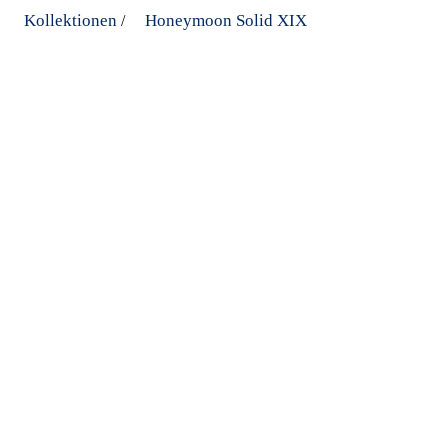
Kollektionen
Honeymoon Solid XIX
/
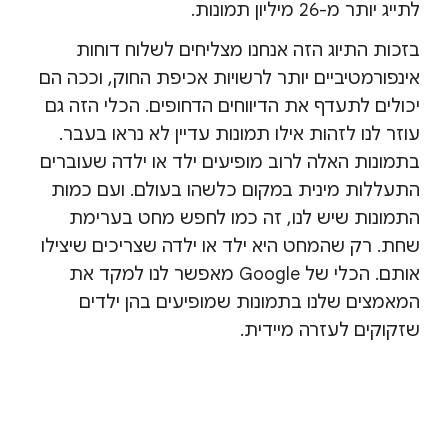
לתייג יותר מ-26 מיליון תמונות.
בזכות התיוג הזה אנחנו מצליחים לשלוח דוחות
אינפורמטיביים יותר לרשויות אכיפת החוק, וככה הם
יכולים לתעדף את הדיווחים הדחופים. הכלי הזה גם
עוזר לנו לזהות אילו תמונות עדיין לא נראו בעבר.
בתמונות האלה לרוב מופיעים ילד או ילדה שעוברים
התעללות מינית במקום כלשהו בעולם. ועם כמות
התמונות שיש לנו, זה כמו לחפש מחט בערימת
שחת. רק שהמחט היא ילד או ילדה שצריכים שיצילו
אותם. הכלי של Google מאפשר לנו למקד את
המאמצים שלנו בתמונות שמופיעים בהן ילדים
שזקוקים לעזרה מיידית.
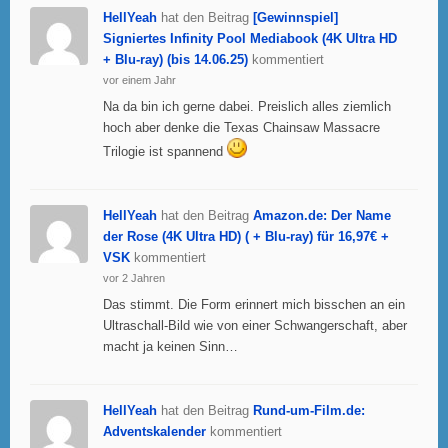
HellYeah
hat den Beitrag
[Gewinnspiel]
Signiertes Infinity Pool Mediabook (4K Ultra HD
+ Blu-ray) (bis 14.06.25)
kommentiert
vor einem Jahr
Na da bin ich gerne dabei. Preislich alles ziemlich
hoch aber denke die Texas Chainsaw Massacre
Trilogie ist spannend
HellYeah
hat den Beitrag
Amazon.de: Der Name
der Rose (4K Ultra HD) ( + Blu-ray) für 16,97€ +
VSK
kommentiert
vor 2 Jahren
Das stimmt. Die Form erinnert mich bisschen an ein
Ultraschall-Bild wie von einer Schwangerschaft, aber
macht ja keinen Sinn…
HellYeah
hat den Beitrag
Rund-um-Film.de:
Adventskalender
kommentiert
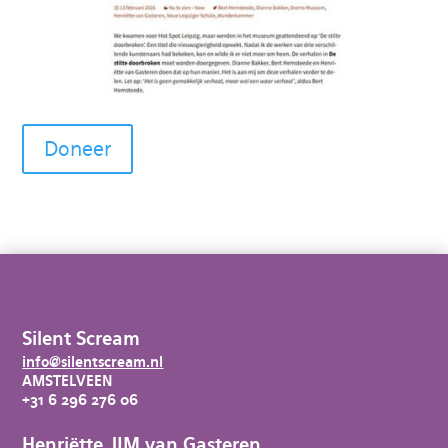
Doneer
Silent Scream
info@silentscream.nl
AMSTELVEEN
+31 6 296 276 06
Henriëtte JIM van Gasteren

* * * *

* **Task to complete**
Reproduce the lines of the data that run from the one containing "יכולים לתעדף את הדיווחים הדחופים. הכלי הזה גם" to the final line, both included, exactly as they appear and without the pictures.

* **Solved problem**
יכולים לתעדף את הדיווחים הדחופים. הכלי הזה גם
עוזר לנו לזהות אילו תמונות עדיין לא נראו בעבר.
בתמונות האלה לרוב מופיעים ילד או ילדה שעוברים
התעללות מינית במקום כלשהו בעולם. ועם כמות
התמונות שיש לנו, זה כמו לחפש מחט בערימת
שחת. רק שהמחט היא ילד או ילדה שצריכים שיצילו
אותם. הכלי של Google מאפשר לנו למקד את
המאמצים שלנו בתמונות שמופיעים בהן ילדים
שזקוקים לעזרה מיידית.
HellYeah
hat den Beitrag
[Gewinnspiel]
Signiertes Infinity Pool Mediabook (4K Ultra HD
+ Blu-ray) (bis 14.06.25)
kommentiert
vor einem Jahr
Na da bin ich gerne dabei. Preislich alles ziemlich
hoch aber denke die Texas Chainsaw Massacre
Trilogie ist spannend
HellYeah
hat den Beitrag
Amazon.de: Der Name
der Rose (4K Ultra HD) ( + Blu-ray) für 16,97€ +
VSK
kommentiert
vor 2 Jahren
Das stimmt. Die Form erinnert mich bisschen an ein
Ultraschall-Bild wie von einer Schwangerschaft, aber
macht ja keinen Sinn…
HellYeah
hat den Beitrag
Rund-um-Film.de:
Adventskalender
kommentiert
Doneer
Silent Scream
info@silentscream.nl
AMSTELVEEN
+31 6 296 276 06
Henriëtte JIM van Gasteren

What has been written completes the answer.